BANGIL, Radar Bromo - Suasana tenang gedung DPRD Kabupaten Pasuruan, Rabu (8/11), mendadak berubah jadi tegang.
Itu, menyusul ambrolnya plafon di kantor yang terletak di Desa Raci, Kecamatan Bangil, tersebut.
Kejadian itu berlangsung sekitar pukul 12.00. Cuaca saat itu padahal sedang cerah.
Tak ada angin maupun hujan. Saat plafon dewan ambrol, kantor dewan sedang lengang. Tiba-tiba, atap plafon di bagian lobi depan ambrol.
Suara teriakan sempat gaduh. Lantaran dibuang kaget. Untungnya, tidak ada orang di bagian bawahnya. Sehingga, tak sampai memicu korban.
"Saya pas duduk-duduk di bagian depan. Tiba-tiba, bruaak.. atapnya ambrol. Untungnya tidak mengenai saya," aku Aziz, salah satu pengunjung kantor DPRD Kabupaten Pasuruan.
Sontak, ambrolnya plafon tersebut menyita perhatian legislatif. Betapa tidak, kejadian itu jelas membahayakan pengunjung yang datang ke kantor dewan.
Apalagi, tidak sedikit tamu yang datang ke kantor dewan. Sorotan itu seperti yang terlontar dari Anggota Komisi III DPRD Kabupaten Pasuruan Hatta Rifki.
Menurut Hatta Rifki, banyak pembangunan yang dilakukan di kantor dewan. Sayangnya, tidak menyentuh bagian vital.
"Buktinya, atap yang sudah rusak lama, dibiarkan. Sampai akhirnya ambrol. Beruntung tidak sampai ada korban. Kalau mengenai tamu atau pengunjung kantor dewan, bagaimana? Siapa yang akan bertanggung jawab," ujarnya.

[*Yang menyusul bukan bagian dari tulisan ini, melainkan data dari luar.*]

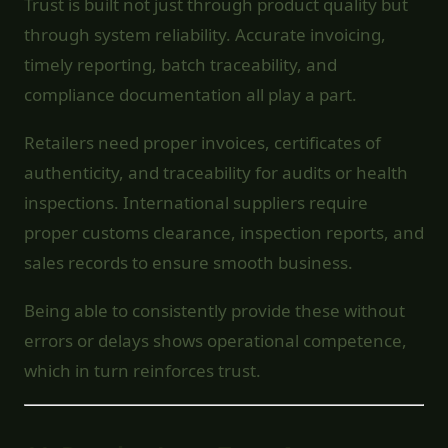
Trust is built not just through product quality but
through system reliability. Accurate invoicing,
timely reporting, batch traceability, and
compliance documentation all play a part.
Retailers need proper invoices, certificates of
authenticity, and traceability for audits or health
inspections. International suppliers require
proper customs clearance, inspection reports, and
sales records to ensure smooth business.
Being able to consistently provide these without
errors or delays shows operational competence,
which in turn reinforces trust.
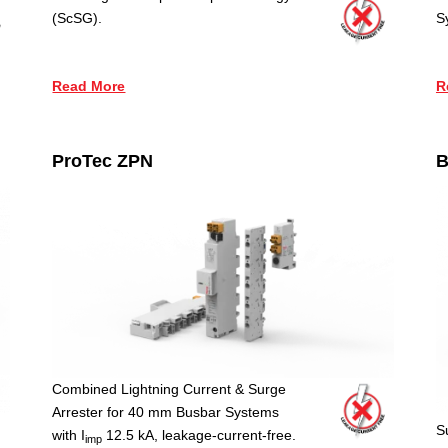
(ScSG).
S
Read More
R
ProTec ZPN
B
Combined Lightning Current & Surge
Arrester for 40 mm Busbar Systems
S
with I
12.5 kA, leakage-current-free.
imp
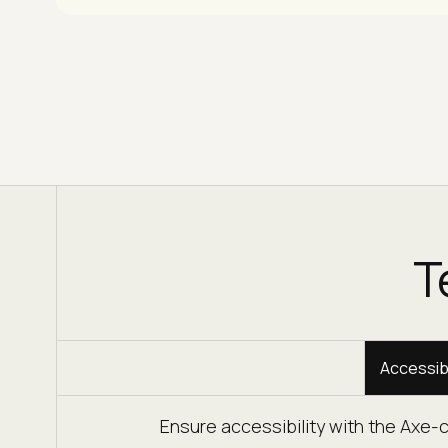
T
Accessibi
Ensure accessibility with the Axe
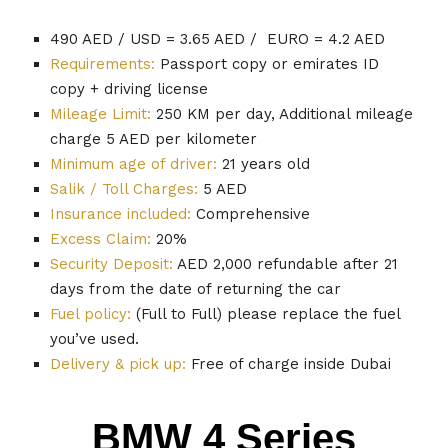
490 AED / USD = 3.65 AED / EURO = 4.2 AED
Requirements:
Passport copy or emirates ID
copy + driving license
Mileage Limit:
250 KM per day, Additional mileage
charge 5 AED per kilometer
Minimum age of driver:
21 years old
Salik / Toll Charges:
5 AED
Insurance included:
Comprehensive
Excess Claim:
20%
Security Deposit:
AED 2,000 refundable after 21
days from the date of returning the car
Fuel policy:
(Full to Full) please replace the fuel
you’ve used.
Delivery & pick up:
Free of charge inside Dubai
BMW 4 Series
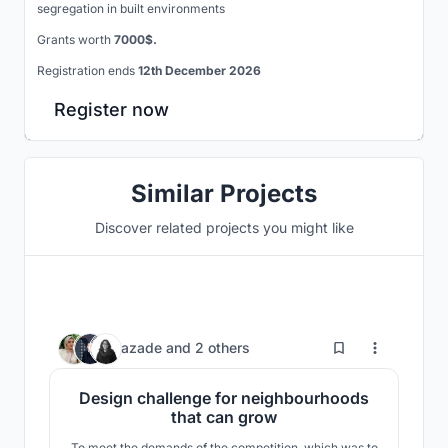
segregation in built environments
Grants worth
7000$.
Registration ends
12th December 2026
Register now
Similar Projects
Discover related projects you might like
439
azade
and
2 others
Design challenge for neighbourhoods
that can grow
To meet the demands of the competition, which was to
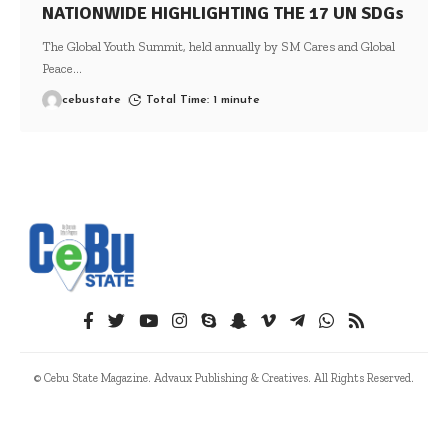
NATIONWIDE HIGHLIGHTING THE 17 UN SDGs
The Global Youth Summit, held annually by SM Cares and Global
Peace
…
cebustate
Total Time: 1 minute
© Cebu State Magazine. Advaux Publishing & Creatives. All Rights Reserved.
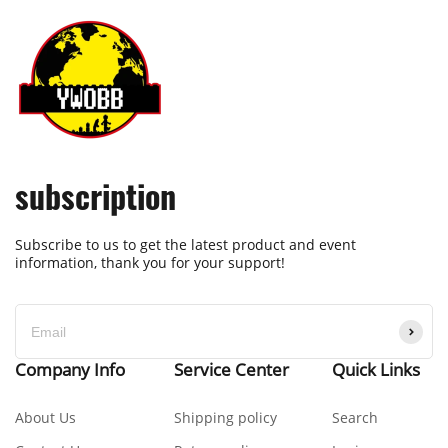
subscription
Subscribe to us to get the latest product and event
information, thank you for your support!
Company Info
Service Center
Quick Links
About Us
Shipping policy
Search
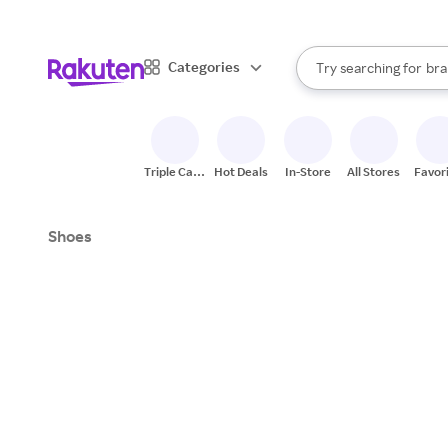
sto
When autocomplete result
Categories
Try searching for
bra
Search Rakuten
gro
sto
Triple Cash
Hot Deals
In-Store
All Stores
Favor
Back
Shoes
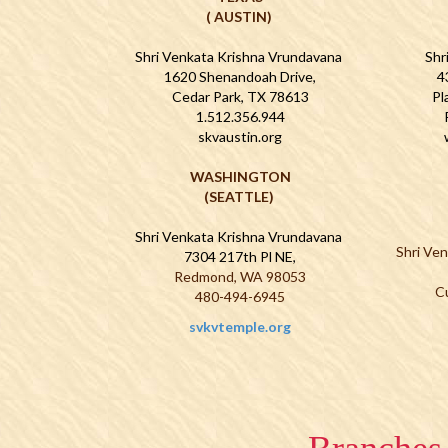
( AUSTIN)
Shri Venkata Krishna Vrundavana
Shr
1620 Shenandoah Drive,
4
Cedar Park, TX 78613
Pl
1.512.356.944
skvaustin.org
WASHINGTON
(SEATTLE)
Shri Venkata Krishna Vrundavana
Shri Ve
7304 217th Pl NE,
Redmond, WA 98053
C
480-494-6945
svkvtemple.org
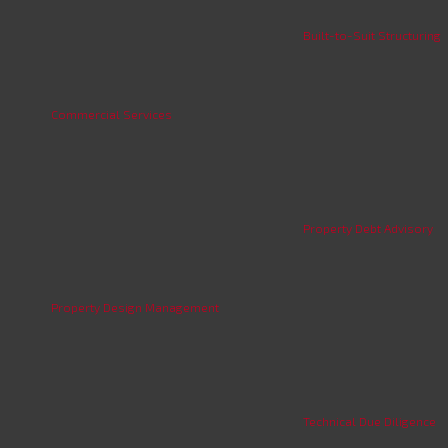
Built-to-Suit Structuring
Commercial Services
Property Debt Advisory
Property Design Management
Technical Due Diligence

Dari pantauan Jawa Pos Radar Bromo, atap plafon gedung DPRD Kabupaten Pasuruan memang memprihatinkan. Atap tersebut bolong karena rusak.

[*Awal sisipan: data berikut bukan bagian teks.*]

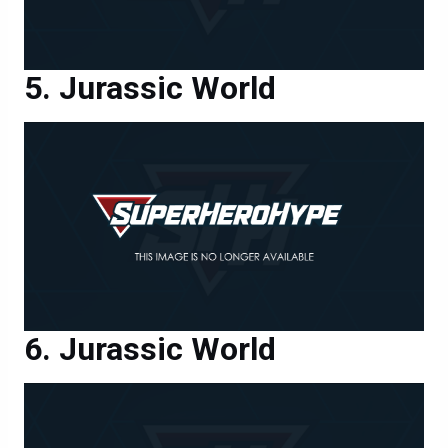
Jurassic World
Jurassic World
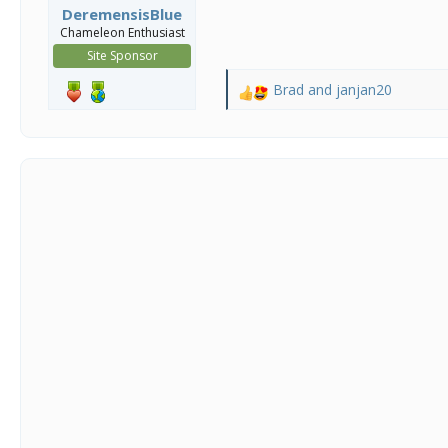
DeremensisBlue
Chameleon Enthusiast
Site Sponsor
Brad
and
janjan20
R
e
a
c
t
i
o
n
s
:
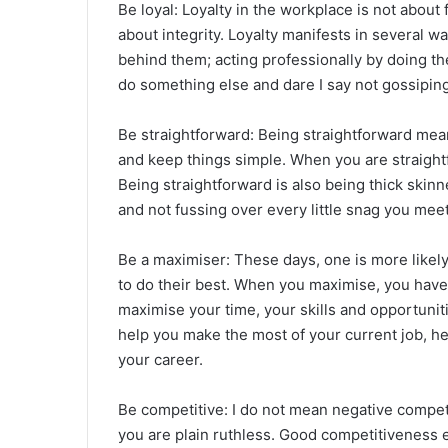
Be loyal: Loyalty in the workplace is not about f
about integrity. Loyalty manifests in several w
behind them; acting professionally by doing t
do something else and dare I say not gossipin
Be straightforward: Being straightforward mean
and keep things simple. When you are straigh
Being straightforward is also being thick skinn
and not fussing over every little snag you meet
Be a maximiser: These days, one is more likel
to do their best. When you maximise, you have
maximise your time, your skills and opportuniti
help you make the most of your current job, he
your career.
Be competitive: I do not mean negative compe
you are plain ruthless. Good competitiveness e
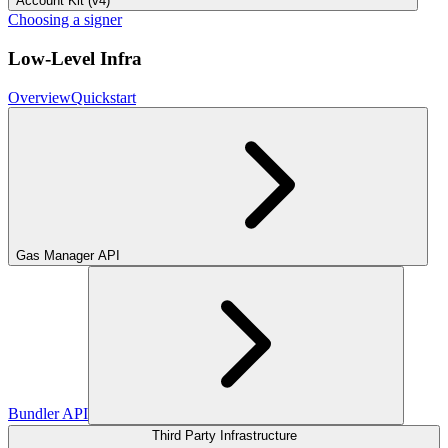
Account Kit (v4)
Choosing a signer
Low-Level Infra
Overview
Quickstart
Gas Manager API
Bundler API
Third Party Infrastructure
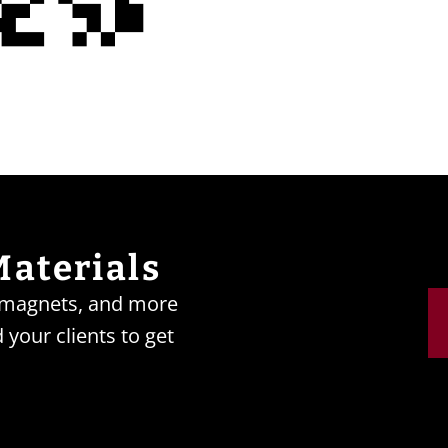
Materials
, magnets, and more
 your clients to get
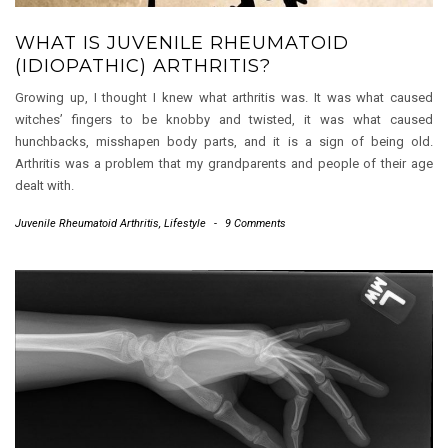
WHAT IS JUVENILE RHEUMATOID
(IDIOPATHIC) ARTHRITIS?
Growing up, I thought I knew what arthritis was. It was what caused
witches’ fingers to be knobby and twisted, it was what caused
hunchbacks, misshapen body parts, and it is a sign of being old.
Arthritis was a problem that my grandparents and people of their age
dealt with.
Juvenile Rheumatoid Arthritis
,
Lifestyle
-
9 Comments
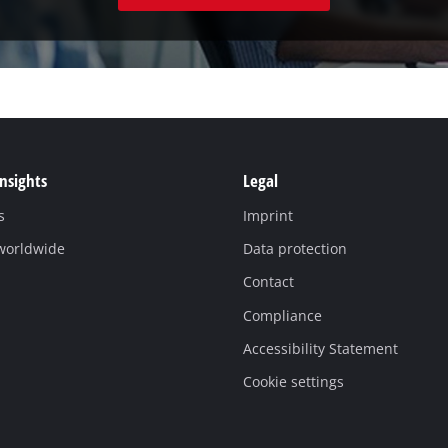
Insights
Legal
s
Imprint
 worldwide
Data protection
Contact
Compliance
Accessibility Statement
Cookie settings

Kerusakannya pun sementara ditangani dengan cara darurat. Yakni, dipasangi terpal. Namun, tiba-tiba, atap di kantor dewan tersebut ambrol kemarin.
Beruntung, tidak sampai ada korban. Karena kantor dewan sedang lengang waktu itu.
Ketua DPRD Kabupaten Pasuruan Sudiono Fauzan menguraikan, kerusakan atap plafon itu sebenarnya sudah diusulkan tahun 2023 ini.
Namun, karena belum ada ketersediaan anggarannya, sehingga ditunda. Ia menambahkan, bakal mengupayakan pembenahannya tahun depan.
Menurut Dion–sapaan akrab Sudiono Fauzan–setidaknya anggaran Rp 4,5 miliar dibutuhkan untuk merehab total atap tersebut.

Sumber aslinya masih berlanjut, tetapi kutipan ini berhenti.